I was referring to the Klipsch HT500, which comes with a subwoofer for $600. Is the Klipsch Quintet a better speaker?

As far as receivers, I bought (but not opened) Onkyo 707 on sale for $500 (list is ~$800). I see a lot of good reviews for the Onkyo 607, which goes for about $350. Is it worth returning the 707, getting the 607 and saving $150?? Or, are there better receivers in the $500 range. I question if I really need a better a better receiver.

I appreciate the help.


----------



## Jungle Jack

Hello,
Yes the Quintet is a better Speaker. Best of all, they have real binding posts rather than spring clips which the HD-500 have. And you already have a subwoofer.

I would keep the 707. It is THX Certified, more powerful, and you already have it.


----------



## ms3

Thanks JJ.

The HT will be mainly for TV and Bluray movies, very little music.

The most I'd spend on speakers is $600, same for the receiver.

Also looking at 58" plasma tvs.

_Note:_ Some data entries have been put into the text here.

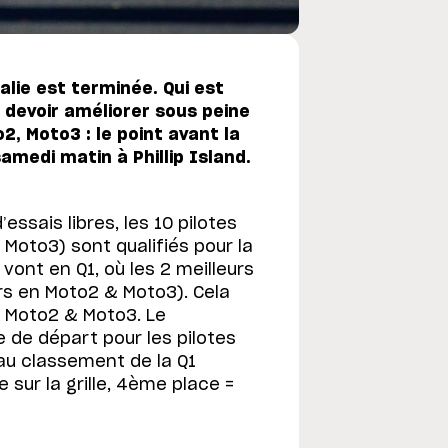
alie est terminée. Qui est
a devoir améliorer sous peine
2, Moto3 : le point avant la
amedi matin à Phillip Island.
essais libres, les 10 pilotes
 Moto3) sont qualifiés pour la
s vont en Q1, où les 2 meilleurs
urs en Moto2 & Moto3). Cela
n Moto2 & Moto3. Le
le de départ pour les pilotes
 au classement de la Q1
sur la grille, 4ème place =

Panasonic S1 or G10 (V10 is too much $$) or Samsung 550. A sales person insisted the Panny plasma are more reflective due to having double glass screens vs a single glass on the Samsung. Having less glare and best PQ is important, however I believe in choosing the most reliable brand/model.
Any suggestions are appreciated.
Thank you


----------



## Jungle Jack

Hello,
Just for an example: http://www.accessories4less.com/mak...ra2-130w-X-7ch-Hdmi-806-Receiver-Black/1.html

You would be moving one model up in Onkyo's range for close to the same amount.
Check out SVS Speakers as they offer an excellent value.
Cheers,
JJ


----------



## ms3

Thanks JJ.


----------



## Jungle Jack

Hello,
My pleasure. Where in Florida are you? I live on Siesta Key and actually drove to Accessories4less to pickup my Onkyo. They are located in Orlando.

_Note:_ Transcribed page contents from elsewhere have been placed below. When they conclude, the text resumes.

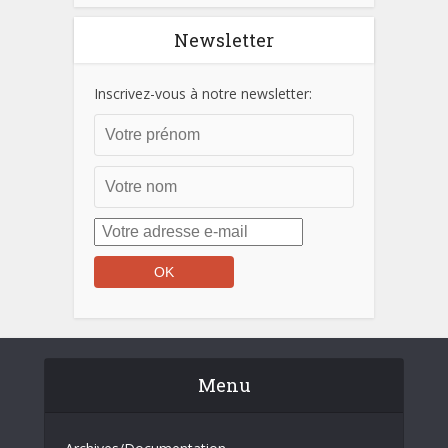
Newsletter
Inscrivez-vous à notre newsletter:
Menu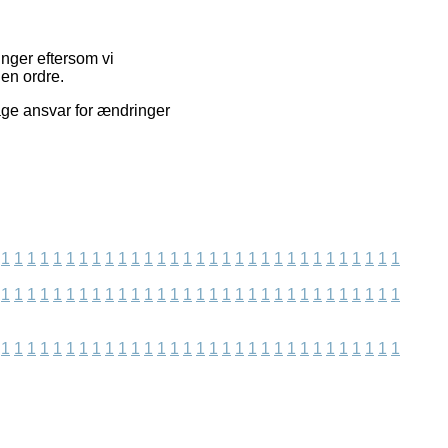
inger eftersom vi
 en ordre.
age ansvar for ændringer
1
1
1
1
1
1
1
1
1
1
1
1
1
1
1
1
1
1
1
1
1
1
1
1
1
1
1
1
1
1
1
1
1
1
1
1
1
1
1
1
1
1
1
1
1
1
1
1
1
1
1
1
1
1
1
1
1
1
1
1
1
1
1
1
1
1
1
1
1
1
1
1
1
1
1
1
1
1
1
1
1
1
1
1
1
1
1
1
1
1
1
1
1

Again, I would definitely recommend listening to the Klipschs prior to purchase. There is definitely a dichotomy between those who like horns and those who do not. I will say horns excel in HT. Also, many Movie Theaters and Music Venues use Horn Loaded Speakers as they output a great deal of sound per watt.

However, some music lovers do not care for horns for music playback. Again, it is a dichotomy and is why I always advocate auditioning Horns. In truth, I advocate auditioning all speakers when possible.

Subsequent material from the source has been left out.